[Extracted page text data]
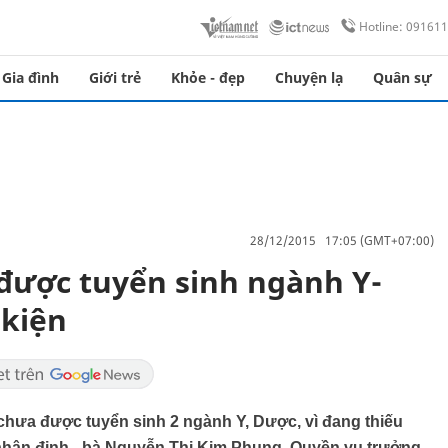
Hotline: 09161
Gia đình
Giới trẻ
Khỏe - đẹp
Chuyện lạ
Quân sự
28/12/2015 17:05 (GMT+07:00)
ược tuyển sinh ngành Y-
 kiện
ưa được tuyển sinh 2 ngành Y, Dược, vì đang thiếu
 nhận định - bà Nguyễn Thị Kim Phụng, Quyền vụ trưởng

==

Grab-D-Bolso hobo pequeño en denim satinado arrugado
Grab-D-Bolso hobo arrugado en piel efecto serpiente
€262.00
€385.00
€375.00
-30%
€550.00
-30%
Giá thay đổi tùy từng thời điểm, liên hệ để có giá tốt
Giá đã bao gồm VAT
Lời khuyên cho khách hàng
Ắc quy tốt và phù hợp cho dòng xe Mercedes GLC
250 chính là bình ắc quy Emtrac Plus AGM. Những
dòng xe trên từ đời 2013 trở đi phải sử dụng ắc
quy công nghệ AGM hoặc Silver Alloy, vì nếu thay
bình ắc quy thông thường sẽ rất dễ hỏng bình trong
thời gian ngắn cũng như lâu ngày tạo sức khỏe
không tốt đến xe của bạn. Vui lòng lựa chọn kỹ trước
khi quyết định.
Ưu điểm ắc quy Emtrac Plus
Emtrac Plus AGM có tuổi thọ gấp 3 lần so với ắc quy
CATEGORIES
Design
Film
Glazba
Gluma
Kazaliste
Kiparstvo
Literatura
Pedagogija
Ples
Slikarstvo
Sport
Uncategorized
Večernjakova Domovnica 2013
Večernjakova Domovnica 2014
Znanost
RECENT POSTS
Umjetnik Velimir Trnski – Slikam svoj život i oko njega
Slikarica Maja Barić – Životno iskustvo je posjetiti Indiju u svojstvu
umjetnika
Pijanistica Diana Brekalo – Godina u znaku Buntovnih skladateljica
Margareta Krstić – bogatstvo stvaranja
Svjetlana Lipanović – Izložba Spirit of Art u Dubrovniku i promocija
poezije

==

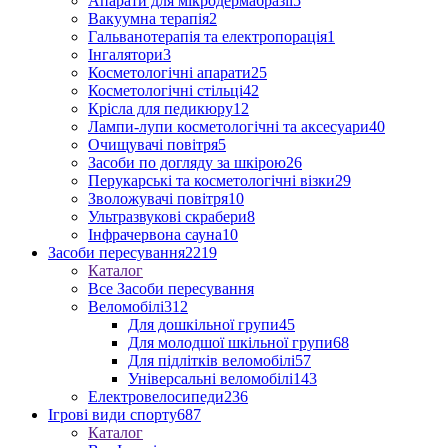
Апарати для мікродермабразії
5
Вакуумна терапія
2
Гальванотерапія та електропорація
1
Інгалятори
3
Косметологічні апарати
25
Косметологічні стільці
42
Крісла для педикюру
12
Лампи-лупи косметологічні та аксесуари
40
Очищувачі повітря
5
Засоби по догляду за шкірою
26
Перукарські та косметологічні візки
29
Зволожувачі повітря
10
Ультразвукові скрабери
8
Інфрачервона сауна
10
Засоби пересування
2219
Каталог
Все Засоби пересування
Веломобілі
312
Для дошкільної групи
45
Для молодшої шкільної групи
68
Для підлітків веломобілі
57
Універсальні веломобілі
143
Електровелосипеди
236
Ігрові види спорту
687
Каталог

(YOUR OBJECTIVE) Using the records above, restate word for word the lines from the one with "250 chính là" through the one with "RECENT POSTS", both included.

(ANSWER TO THIS PROBLEM)
250 chính là bình ắc quy Emtrac Plus AGM. Những
dòng xe trên từ đời 2013 trở đi phải sử dụng ắc
quy công nghệ AGM hoặc Silver Alloy, vì nếu thay
bình ắc quy thông thường sẽ rất dễ hỏng bình trong
thời gian ngắn cũng như lâu ngày tạo sức khỏe
không tốt đến xe của bạn. Vui lòng lựa chọn kỹ trước
khi quyết định.
Ưu điểm ắc quy Emtrac Plus
Emtrac Plus AGM có tuổi thọ gấp 3 lần so với ắc quy
CATEGORIES
Design
Film
Glazba
Gluma
Kazaliste
Kiparstvo
Literatura
Pedagogija
Ples
Slikarstvo
Sport
Uncategorized
Večernjakova Domovnica 2013
Večernjakova Domovnica 2014
Znanost
RECENT POSTS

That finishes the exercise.